Homeowners’ Defense Act of 2025
- house
- senate
- president
Last progress January 28, 2025 (10 months ago)
Introduced on January 28, 2025 by Frederica Wilson
House Votes
Referred to the House Committee on Financial Services.
Senate Votes
Presidential Signature
AI Summary
This bill aims to keep homeowners’ insurance available and more affordable after big disasters. It lets the U.S. Treasury back up state catastrophe insurance programs by guaranteeing their debt so claims can be paid faster. Treasury would also sell backup coverage to these state programs and run a fund, paid for by premiums, to help cover large losses. The bill creates a national group to track disaster risk and spot gaps, and it directs HUD to give grants that help families and communities strengthen homes and prepare. GAO would review state pricing and report to Congress.
To qualify, a state program must meet basic standards: be created by state law, use risk-based rates, encourage stronger building practices, and share clear information with customers. For the first five years, a state without a formal program can participate through an existing state-run insurer. Debt guarantees have limits and fees; if a qualified state program falls short, Treasury pays what’s due and then recovers the money. Backup coverage can pay most losses above a set level, and the federal share depends on annual funding.
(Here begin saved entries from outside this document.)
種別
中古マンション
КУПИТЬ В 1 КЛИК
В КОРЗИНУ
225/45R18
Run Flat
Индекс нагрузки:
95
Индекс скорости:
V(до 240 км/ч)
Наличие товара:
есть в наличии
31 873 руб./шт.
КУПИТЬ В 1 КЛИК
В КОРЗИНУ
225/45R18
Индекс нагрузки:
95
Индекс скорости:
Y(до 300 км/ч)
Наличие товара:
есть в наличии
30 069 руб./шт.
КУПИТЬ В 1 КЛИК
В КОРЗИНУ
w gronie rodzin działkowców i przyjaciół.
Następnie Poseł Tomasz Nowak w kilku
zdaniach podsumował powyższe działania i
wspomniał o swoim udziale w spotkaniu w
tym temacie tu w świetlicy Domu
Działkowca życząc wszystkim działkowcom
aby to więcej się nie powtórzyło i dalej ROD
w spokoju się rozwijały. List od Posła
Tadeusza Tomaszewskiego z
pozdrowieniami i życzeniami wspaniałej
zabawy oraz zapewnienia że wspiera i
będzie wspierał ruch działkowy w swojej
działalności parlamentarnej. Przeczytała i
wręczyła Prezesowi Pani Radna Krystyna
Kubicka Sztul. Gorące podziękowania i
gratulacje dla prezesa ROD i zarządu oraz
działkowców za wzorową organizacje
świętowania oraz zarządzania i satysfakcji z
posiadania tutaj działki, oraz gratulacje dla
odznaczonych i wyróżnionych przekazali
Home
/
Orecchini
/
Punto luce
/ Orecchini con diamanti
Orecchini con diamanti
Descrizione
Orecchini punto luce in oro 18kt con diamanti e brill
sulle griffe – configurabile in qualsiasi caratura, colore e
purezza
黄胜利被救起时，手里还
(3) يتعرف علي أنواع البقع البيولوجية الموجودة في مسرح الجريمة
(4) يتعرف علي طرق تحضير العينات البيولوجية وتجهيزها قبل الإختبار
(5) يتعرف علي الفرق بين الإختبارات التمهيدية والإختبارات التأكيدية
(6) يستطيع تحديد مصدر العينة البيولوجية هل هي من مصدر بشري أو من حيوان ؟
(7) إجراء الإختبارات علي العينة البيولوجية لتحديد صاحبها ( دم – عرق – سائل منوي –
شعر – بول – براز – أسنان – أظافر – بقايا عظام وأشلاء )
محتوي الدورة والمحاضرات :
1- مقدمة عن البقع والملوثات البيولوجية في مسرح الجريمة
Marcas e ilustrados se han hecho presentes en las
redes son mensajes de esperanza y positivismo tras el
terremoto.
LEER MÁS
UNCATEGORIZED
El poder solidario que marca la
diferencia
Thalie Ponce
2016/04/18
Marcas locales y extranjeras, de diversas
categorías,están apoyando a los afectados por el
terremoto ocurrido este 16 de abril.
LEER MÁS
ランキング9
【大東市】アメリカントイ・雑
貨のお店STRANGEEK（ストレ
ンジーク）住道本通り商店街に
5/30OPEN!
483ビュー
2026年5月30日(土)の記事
Grants prioritize communities with greater need and can support home inspections, retrofits, public education, and readiness.
- Who is affected: Homeowners in disaster‑prone areas; state catastrophe insurance programs; local governments and disaster‑response nonprofits; and renters may be studied for future coverage changes.
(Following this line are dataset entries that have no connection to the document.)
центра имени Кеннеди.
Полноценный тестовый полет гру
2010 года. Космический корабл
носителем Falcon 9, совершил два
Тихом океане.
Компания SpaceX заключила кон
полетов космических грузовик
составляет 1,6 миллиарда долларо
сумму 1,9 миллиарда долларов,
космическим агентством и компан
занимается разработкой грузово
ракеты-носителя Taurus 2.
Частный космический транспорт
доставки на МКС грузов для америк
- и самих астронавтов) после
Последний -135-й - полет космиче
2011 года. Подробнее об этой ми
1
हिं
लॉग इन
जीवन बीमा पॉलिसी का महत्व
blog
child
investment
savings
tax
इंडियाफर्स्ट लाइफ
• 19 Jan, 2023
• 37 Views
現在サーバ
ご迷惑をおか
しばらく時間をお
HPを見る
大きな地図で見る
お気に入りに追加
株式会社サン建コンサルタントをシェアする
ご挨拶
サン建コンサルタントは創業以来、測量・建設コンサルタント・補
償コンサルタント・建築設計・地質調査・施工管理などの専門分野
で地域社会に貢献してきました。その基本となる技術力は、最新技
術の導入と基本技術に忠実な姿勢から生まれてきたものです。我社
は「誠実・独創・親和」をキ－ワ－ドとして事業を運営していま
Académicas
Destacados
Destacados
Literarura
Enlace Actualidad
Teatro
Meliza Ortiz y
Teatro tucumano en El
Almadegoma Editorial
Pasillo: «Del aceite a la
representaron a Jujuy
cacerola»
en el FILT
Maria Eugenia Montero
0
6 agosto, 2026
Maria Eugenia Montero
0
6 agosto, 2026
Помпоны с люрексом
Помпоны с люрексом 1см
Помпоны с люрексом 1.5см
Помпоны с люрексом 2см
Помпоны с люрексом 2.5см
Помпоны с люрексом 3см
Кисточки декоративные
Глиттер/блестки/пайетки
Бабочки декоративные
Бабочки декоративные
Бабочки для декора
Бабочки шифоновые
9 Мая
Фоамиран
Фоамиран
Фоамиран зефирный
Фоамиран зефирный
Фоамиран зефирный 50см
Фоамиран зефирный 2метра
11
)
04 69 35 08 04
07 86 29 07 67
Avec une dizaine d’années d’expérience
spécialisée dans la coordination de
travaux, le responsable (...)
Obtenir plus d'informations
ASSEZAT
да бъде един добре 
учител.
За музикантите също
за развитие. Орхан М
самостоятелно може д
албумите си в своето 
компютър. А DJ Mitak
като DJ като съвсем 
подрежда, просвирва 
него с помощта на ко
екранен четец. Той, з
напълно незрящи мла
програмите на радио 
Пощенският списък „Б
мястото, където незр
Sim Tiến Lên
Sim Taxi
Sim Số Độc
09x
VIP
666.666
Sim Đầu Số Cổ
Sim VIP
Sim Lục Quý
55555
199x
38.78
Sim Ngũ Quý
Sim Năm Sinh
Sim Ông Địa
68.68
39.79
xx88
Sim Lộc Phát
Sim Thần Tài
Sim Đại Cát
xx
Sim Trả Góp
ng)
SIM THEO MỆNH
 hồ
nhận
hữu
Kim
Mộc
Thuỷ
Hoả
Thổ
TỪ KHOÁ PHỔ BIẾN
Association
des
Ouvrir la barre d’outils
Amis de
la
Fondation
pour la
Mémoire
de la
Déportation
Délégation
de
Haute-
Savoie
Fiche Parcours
- What changes: Federal loan guarantees for state programs; backup insurance sold by Treasury; a national disaster‑risk group; a federal fund to pay claims; mitigation grants for preparedness and home hardening; and studies on pricing and possible coverage for rental housing.
- When: The risk‑consortium funding is authorized for fiscal years 2026–2029; the GAO report is due within six months of enactment; debt‑guarantee commitments last three years and can be extended; backup coverage contracts typically last one year; and there is a five‑year transition to let states without a program join.